Prior to the construction of the Leech Lake Dam by the US Corps of Engineers nearly 150 years ago, the property was approximately 31.5 acres in size. The higher water levels after the dam was built reduced the property to the present day configuration and size.
The property was obtained in 1960 by Russell Rehm, who became the subject of good-natured teasing by his friends in Walker for owning unbuildable wetland, but he retained the property, waiting to find an appropriate destination for it, and eventually transferred it to Stan Rehm and his wife, Leslie Boucher, who generously donated the property to NWLT (formerly Leech Lake Area Watershed Foundation) in 2014.
US Forest Service expressed interest in the property in 2014 and began seeking federal funding for the purchase. Those funds were budgeted in 2020 and the land was purchased in August 2022.

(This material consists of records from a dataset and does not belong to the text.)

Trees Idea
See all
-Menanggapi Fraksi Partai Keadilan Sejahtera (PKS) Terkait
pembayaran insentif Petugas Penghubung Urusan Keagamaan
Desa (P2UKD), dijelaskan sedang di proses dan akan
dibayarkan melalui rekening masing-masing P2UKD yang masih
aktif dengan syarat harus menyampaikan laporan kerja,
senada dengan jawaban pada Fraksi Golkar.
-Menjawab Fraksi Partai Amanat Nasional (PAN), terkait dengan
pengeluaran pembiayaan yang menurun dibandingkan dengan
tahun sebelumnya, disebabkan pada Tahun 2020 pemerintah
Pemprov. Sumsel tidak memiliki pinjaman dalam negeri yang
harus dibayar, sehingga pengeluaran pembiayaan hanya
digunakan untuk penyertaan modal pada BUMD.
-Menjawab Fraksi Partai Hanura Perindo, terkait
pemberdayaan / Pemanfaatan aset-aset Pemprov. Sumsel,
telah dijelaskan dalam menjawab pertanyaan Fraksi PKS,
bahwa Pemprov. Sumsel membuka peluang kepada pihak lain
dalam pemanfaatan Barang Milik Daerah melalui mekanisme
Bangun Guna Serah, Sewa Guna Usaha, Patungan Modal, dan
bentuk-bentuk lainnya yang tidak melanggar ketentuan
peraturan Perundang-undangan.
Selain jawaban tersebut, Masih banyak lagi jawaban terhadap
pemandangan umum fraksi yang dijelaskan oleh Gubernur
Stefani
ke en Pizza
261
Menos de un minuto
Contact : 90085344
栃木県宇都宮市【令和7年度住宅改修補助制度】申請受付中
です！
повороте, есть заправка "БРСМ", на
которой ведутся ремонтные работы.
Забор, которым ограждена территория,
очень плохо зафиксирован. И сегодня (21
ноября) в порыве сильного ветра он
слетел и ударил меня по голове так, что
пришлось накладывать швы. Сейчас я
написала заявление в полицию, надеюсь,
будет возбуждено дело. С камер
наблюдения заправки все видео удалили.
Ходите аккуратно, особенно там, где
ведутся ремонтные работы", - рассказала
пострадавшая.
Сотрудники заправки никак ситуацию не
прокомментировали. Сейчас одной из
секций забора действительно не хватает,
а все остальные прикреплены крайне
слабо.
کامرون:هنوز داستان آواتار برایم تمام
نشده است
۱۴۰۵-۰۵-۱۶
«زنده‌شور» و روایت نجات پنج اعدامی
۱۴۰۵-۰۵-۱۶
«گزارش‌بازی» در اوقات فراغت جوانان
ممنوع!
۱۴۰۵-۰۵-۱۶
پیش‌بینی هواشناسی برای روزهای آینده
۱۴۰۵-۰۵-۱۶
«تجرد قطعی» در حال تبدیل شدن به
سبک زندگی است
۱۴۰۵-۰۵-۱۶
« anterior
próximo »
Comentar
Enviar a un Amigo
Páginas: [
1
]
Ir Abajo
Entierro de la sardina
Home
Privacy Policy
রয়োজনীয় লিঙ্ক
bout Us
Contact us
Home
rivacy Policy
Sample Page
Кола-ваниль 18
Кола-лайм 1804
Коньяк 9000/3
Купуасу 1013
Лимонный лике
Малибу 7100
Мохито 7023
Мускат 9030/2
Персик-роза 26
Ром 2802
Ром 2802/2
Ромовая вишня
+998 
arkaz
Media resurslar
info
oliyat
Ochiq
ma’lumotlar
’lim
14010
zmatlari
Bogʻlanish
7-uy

NWLT is a non-profit charitable 501(c)(3) organization working in north central Minnesota in the Counties of Aitkin, Cass, Crow Wing, and Hubbard. As an accredited land trust, NWLT works to preserve land in order to protect water quality and preserve environmentally sensitive shoreland, streams, fish and wildlife habitats, wetlands, key forest tracts, and scenic vistas. NWLT will use the proceeds to help support the organization’s important work of preserving land to protect water . Protecting land to preserve water is the mission of NWLT.
Bob Karls, NWLT Board Chair, notes that “When we have the opportunity to work with generous partners and stakeholders in the watersheds that we are working in, it is amazing how much can be accomplished! The generous donation of this land, in a location that is critical from an ecological and environmental perspective, fulfills our mission and meets the goals and objectives of the owners who made the donation to keep our lakes thriving and critical habitat preserved. The transition to the U.S. Forest Service also assures that the land will be protected and managed for all generations to come in a manner that helps us all meet our aspirations for such a beautiful property and an asset for the fish and wildlife, and those who love its natural beauty.”